Glendale, M.T. Rocky Mountain Art Gallery, (c.1879). CDV. Carte de visite. Albumen [9 cm x 6 cm] photograph on the original gilt and brown mount [10.5 x 6.5 cm] Brown and Rocky Mountain backstamp. Gentle rubbing to extremities of mount. Nice contrasts. Item #7280
Glendale was the home of the Hecla Consolidated Mining Company, dating back to 1872. In early records and newspapers, you will find reference to the 'Hecla Mining District,' the 'Trapper District,' and the 'Bryant Mining District,' all of which are one in the same. This district held four towns on the side of Lion Mountain: Trapper City, Lion City, Glendale and Hecla. Glendale was considered the most civilized of the four and boasted the Montana Brewery and a general merchandise store. The discoveries of the Hecla District would become one of the leading silver producing mines of the west.
In 1875, a 40-ton smelter was built, producing nearly one million ounces of silver and thousands of tons of lead and copper annually. Unfortunately, the district was hit hard when the Sherman Silver Purchase Act was repealed in 1893. Though mining continued, it was on a much smaller scale, and in 1900 the Glendale Smelter was torn down. By 1915, all mining operations in the district had ceased.
Today all that remains of Glendale is the smelter stack and a few dilapidated buildings.

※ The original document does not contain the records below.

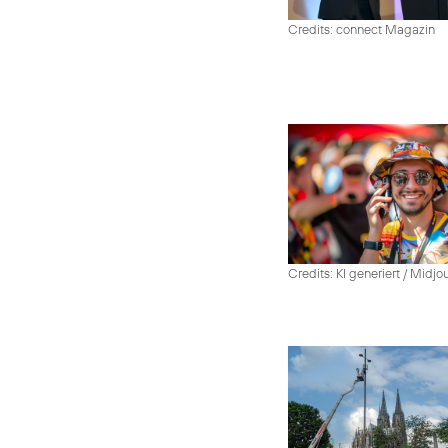
Credits: connect Magazin
Credits: KI generiert / Midjo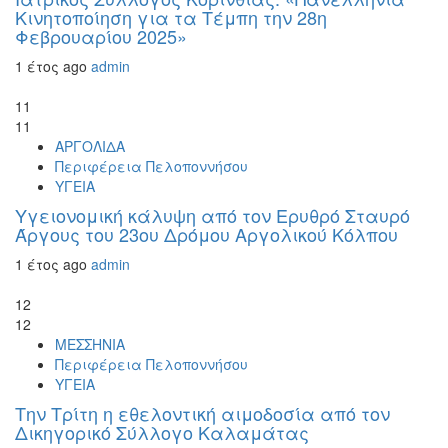
Κινητοποίηση για τα Τέμπη την 28η
Φεβρουαρίου 2025»
1 έτος ago
admin
11
11
ΑΡΓΟΛΙΔΑ
Περιφέρεια Πελοποννήσου
ΥΓΕΙΑ
Υγειονομική κάλυψη από τον Ερυθρό Σταυρό
Άργους του 23ου Δρόμου Αργολικού Κόλπου
1 έτος ago
admin
12
12
ΜΕΣΣΗΝΙΑ
Περιφέρεια Πελοποννήσου
ΥΓΕΙΑ
Την Τρίτη η εθελοντική αιμοδοσία από τον
Δικηγορικό Σύλλογο Καλαμάτας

The old beehive charcoal kilns are located just five miles beyond Glendale along the Canyon Creek Road.
Henry William Brown (1851-1935) began his photographic career in Glendale, Montana, in the late 1870s, taking city, mining and portrait photographs. Brown later homesteaded near Drayton Harbor, in Blaine, Washington and then moved to Custer, Washington, in 1903.